I would like to introduce you to pirate metrics. Dave McClure, a very prominent investor and startup founder in the US, has come up with a way we can measure the success of startups and in specific measure five key metrics that allow us to quantify success and compare our sales process to our customer life cycle, so let's run through it.
It looks at five key areas of measurement: acquisition, activation, retention, revenue, and referral.
Acquisition: How do people actually find you or how do your customers find you?
Activation: How do people actually have their first great experience?
Retention: How do we give them a great, fantastic first experience and manage to get them to keep on coming back?
Revenue: How do we actually get paid?
Referral: How we can get our customers to refer their friends, their family, and other people to our business?
Let's have a closer look into each one and how you can start measuring yours and what you need to know in order to put and set up your metrics.
This is how many people we will actually be able to take and lead to our website or into our shop front. We’ve discussed channels that will help you deliver your product to your customers before. These could be search engine marketing, search optimization, perhaps some Facebook advertising or social media advertising, salespeople etc. What we want to focus on is how do we get more people to try our product or visit our website? In acquisition, there are three key factors we want to look at. We want to choose the channels that bring us the highest amount of users or customers to our website. We want it for the cheapest price and at the highest conversion rate, meaning we want to find the channel that brings us the most traffic to our website, followed by the cheapest cost, followed by the highest conversion rate to actual purchases of our products.
If we've had 1000 people visit our website, how many people actually sign up for our service, purchase our product, or sign up for a free trial? This is activation. We really want to understand the percentage and we can measure that quite easily. What we need to understand that's specific around the digital business is our landing page message. Do we have the right value proposition? Does it capture people? We only have about two to three seconds to really impress people. Once they land on our page, how quick and easy is our signup process? How quick and easy is our purchasing process? We need to make this as simple as possible and as streamlined as possible to keep our metric up and smooth.
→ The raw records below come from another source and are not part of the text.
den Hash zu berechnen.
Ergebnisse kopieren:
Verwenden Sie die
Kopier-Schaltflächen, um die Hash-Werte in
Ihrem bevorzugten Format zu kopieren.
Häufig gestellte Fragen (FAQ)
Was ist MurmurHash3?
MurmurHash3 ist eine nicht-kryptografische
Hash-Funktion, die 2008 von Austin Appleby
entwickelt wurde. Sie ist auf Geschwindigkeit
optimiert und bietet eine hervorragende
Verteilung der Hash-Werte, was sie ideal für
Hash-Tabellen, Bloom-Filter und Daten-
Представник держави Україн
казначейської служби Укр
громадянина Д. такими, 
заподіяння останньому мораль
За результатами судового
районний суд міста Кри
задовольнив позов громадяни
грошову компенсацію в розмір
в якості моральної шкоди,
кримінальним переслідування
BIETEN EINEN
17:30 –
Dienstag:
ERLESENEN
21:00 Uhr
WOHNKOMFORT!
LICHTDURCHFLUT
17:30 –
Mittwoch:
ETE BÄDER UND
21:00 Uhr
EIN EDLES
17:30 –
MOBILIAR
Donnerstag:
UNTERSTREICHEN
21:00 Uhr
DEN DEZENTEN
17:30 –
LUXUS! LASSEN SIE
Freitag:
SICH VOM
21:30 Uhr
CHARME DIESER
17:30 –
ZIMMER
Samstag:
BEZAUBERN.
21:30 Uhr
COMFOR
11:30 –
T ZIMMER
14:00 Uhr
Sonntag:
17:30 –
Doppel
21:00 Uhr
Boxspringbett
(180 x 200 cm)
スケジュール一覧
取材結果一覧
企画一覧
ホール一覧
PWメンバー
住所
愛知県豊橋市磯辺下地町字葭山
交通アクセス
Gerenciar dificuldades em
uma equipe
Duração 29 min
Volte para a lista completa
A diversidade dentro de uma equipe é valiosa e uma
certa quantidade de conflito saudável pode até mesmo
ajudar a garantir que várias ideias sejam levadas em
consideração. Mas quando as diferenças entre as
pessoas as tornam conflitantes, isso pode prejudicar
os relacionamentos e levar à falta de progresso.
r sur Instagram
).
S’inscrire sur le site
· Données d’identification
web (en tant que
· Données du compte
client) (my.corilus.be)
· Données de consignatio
How do we get people to keep on coming back. What factors allow us to make people keep on coming back? Now, a good way to do that is through newsletters, drip feeding content, videos, social media pages, and engaging and communicating with our customers on a regular basis. What most companies do is keep in touch with their customers through newsletters. Often they write a monthly newsletter that talks about updates on products, services, events, and other information customers may find beneficial.
That's an easy way to very quickly establish a connection with your customers and maintain that connection in the future. Other companies use the power of video. With YouTube and social media, it's very quick and very easy to establish a connection with your customers through video. Often companies will create videos of how to use their products, how to get more involved, or even how to do things within the industry to a better standard and to more effect.
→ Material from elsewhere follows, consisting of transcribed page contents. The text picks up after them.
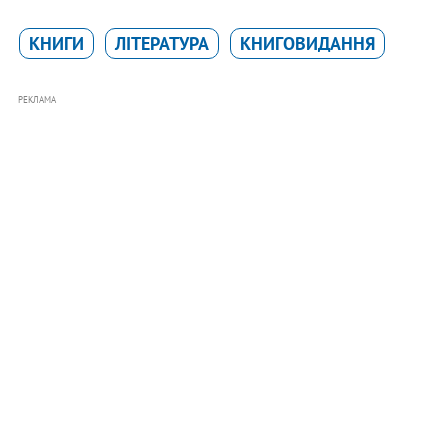
КНИГИ
ЛІТЕРАТУРА
КНИГОВИДАННЯ
РЕКЛАМА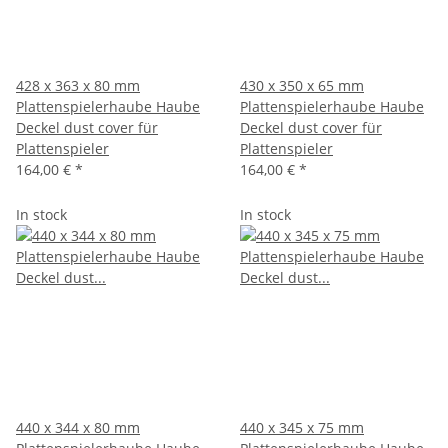
428 x 363 x 80 mm
430 x 350 x 65 mm
Plattenspielerhaube Haube
Plattenspielerhaube Haube
Deckel dust cover für
Deckel dust cover für
Plattenspieler
Plattenspieler
164,00 €
*
164,00 €
*
In stock
In stock
440 x 344 x 80 mm
440 x 345 x 75 mm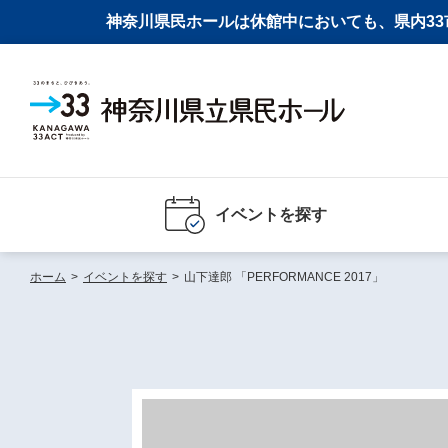
神奈川県民ホールは休館中においても、県内33市
イベントを探す
ホーム
>
イベントを探す
>
山下達郎 「PERFORMANCE 2017」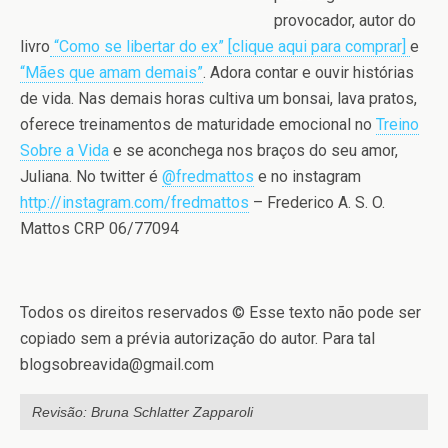
provocador, autor do
livro
“Como se libertar do ex” [clique aqui para comprar]
e
“Mães que amam demais”
. Adora contar e ouvir histórias
de vida. Nas demais horas cultiva um bonsai, lava pratos,
oferece treinamentos de maturidade emocional no
Treino
Sobre a Vida
e se aconchega nos braços do seu amor,
Juliana. No twitter é
@fredmattos
e no instagram
http://instagram.com/fredmattos
– Frederico A. S. O.
Mattos CRP 06/77094
Todos os direitos reservados © Esse texto não pode ser
copiado sem a prévia autorização do autor. Para tal
blogsobreavida@gmail.com
Revisão: Bruna Schlatter Zapparoli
This is really understanding the purchasing decision around our customers, making it a streamlined process to actually purchase our product off us, whether it's through our website or salespeople, we really want to minimize the amount of steps that a customer has to take in order to get their desired product. Now, if you have a business-to-business solution, really what you'll want to understand is the budget constraints that you will face. Often there are multiple people as part of the purchasing decision, so you need to understand how you can get the revenue from your customers whether that's through a credit card purchase or whether it's a monthly invoice you send through to your companies.
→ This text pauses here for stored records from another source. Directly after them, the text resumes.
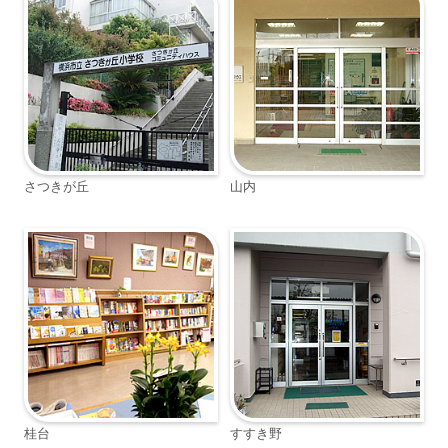
さつきが丘
山内
桂台
すすき野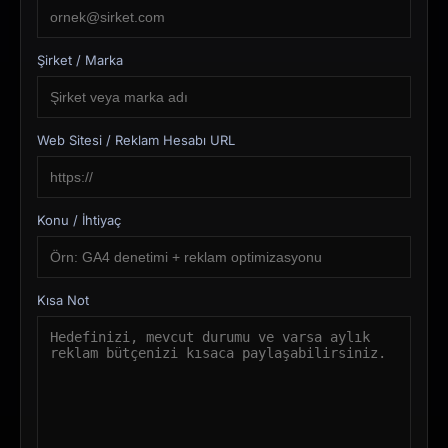
Şirket / Marka
Web Sitesi / Reklam Hesabı URL
Konu / İhtiyaç
Kısa Not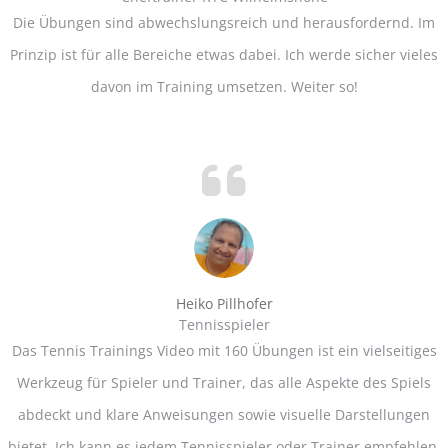
Die Übungen sind abwechslungsreich und herausfordernd. Im
Prinzip ist für alle Bereiche etwas dabei. Ich werde sicher vieles
davon im Training umsetzen. Weiter so!
Heiko Pillhofer
Tennisspieler
Das Tennis Trainings Video mit 160 Übungen ist ein vielseitiges
Werkzeug für Spieler und Trainer, das alle Aspekte des Spiels
abdeckt und klare Anweisungen sowie visuelle Darstellungen
bietet. Ich kann es jedem Tennisspieler oder Trainer empfehlen,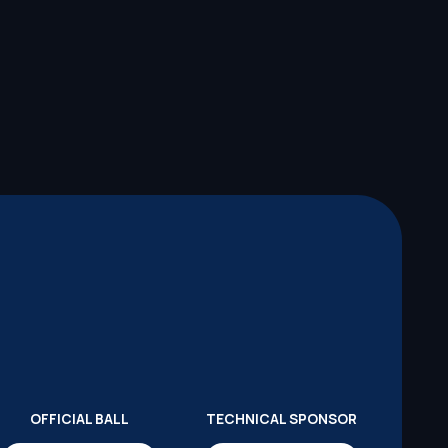
OFFICIAL BALL
TECHNICAL SPONSOR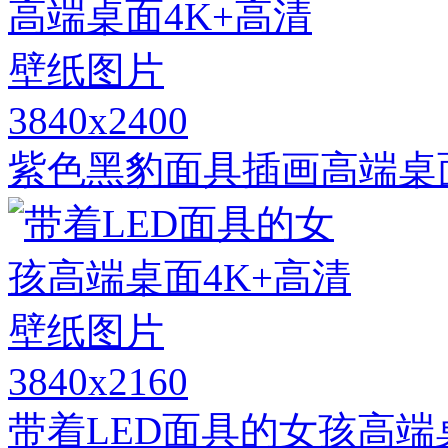
3840x2400
紫色黑豹面具插画高端桌
3840x2160
带着LED面具的女孩高端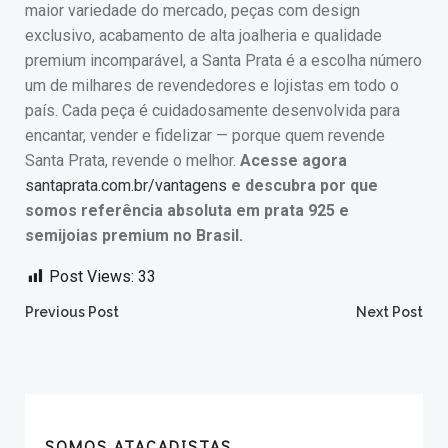
maior variedade do mercado, peças com design
exclusivo, acabamento de alta joalheria e qualidade
premium incomparável, a Santa Prata é a escolha número
um de milhares de revendedores e lojistas em todo o
país. Cada peça é cuidadosamente desenvolvida para
encantar, vender e fidelizar — porque quem revende
Santa Prata, revende o melhor.
Acesse agora
santaprata.com.br/vantagens
e descubra por que
somos referência absoluta em prata 925 e
semijoias premium no Brasil.
Post Views:
33
Post
Post
Previous Post
Next Post
navigation
navigation
SOMOS ATACADISTAS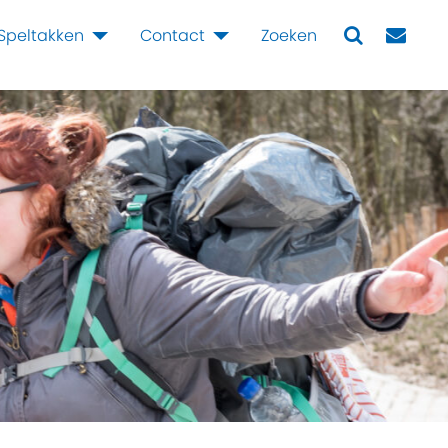
Speltakken
Contact
Zoeken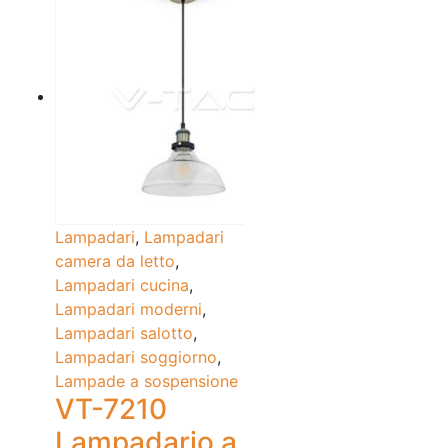
Lampadari
,
Lampadari
camera da letto
,
Lampadari cucina
,
Lampadari moderni
,
Lampadari salotto
,
Lampadari soggiorno
,
Lampade a sospensione
VT-7210
Lampadario a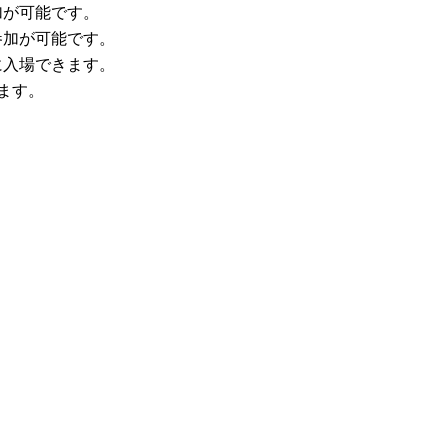
加が可能です。
参加が可能です。
に入場できます。
ます。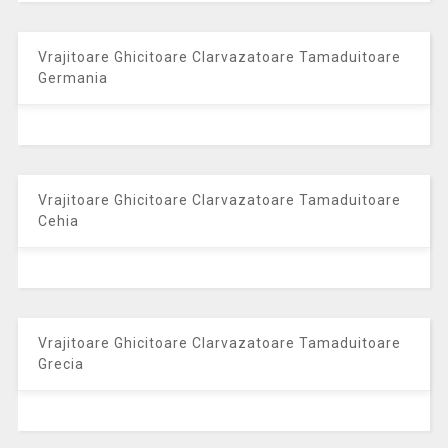
Vrajitoare Ghicitoare Clarvazatoare Tamaduitoare
Germania
Vrajitoare Ghicitoare Clarvazatoare Tamaduitoare
Cehia
Vrajitoare Ghicitoare Clarvazatoare Tamaduitoare
Grecia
Really understanding your customers and their purchasing behavior will allow you to increase revenue and streamline your process.
A good example of this is the sale of cars at car yards. Car salespeople are very good at this process. Most people will not purchase this car upfront in cash. However, what the car salespeople are good at doing is giving another payment option, meaning that you don't need to pay for the car upfront, but you can rather make payment installments over the coming years.
This is how many times your customers will mention your product to other people. If you think about how much it would cost you to acquire each single customer through social media, salespeople, blogs, videos, and so on, referral is a great, efficient way to reach more customers. The beautiful thing about it is that because another customer of yours is telling other people about your product, you have a very good amount of social proof.
This means that promotion from real customers of your product is a lot more powerful than you as the product owner talking about your own products. A good way to increase your referral metric is by building it into your product.
Have a think about what you can build into your product. If it's a digital product, how you can add on features that allow people to invite their friends or communicate with their friends. If it's a physical product, perhaps look at how they can share it on social media or any competitions/contests you can run for them to share it with other people.
Have a think about how you can do that and have a think about how you can measure each step of the way of the pirate metrics.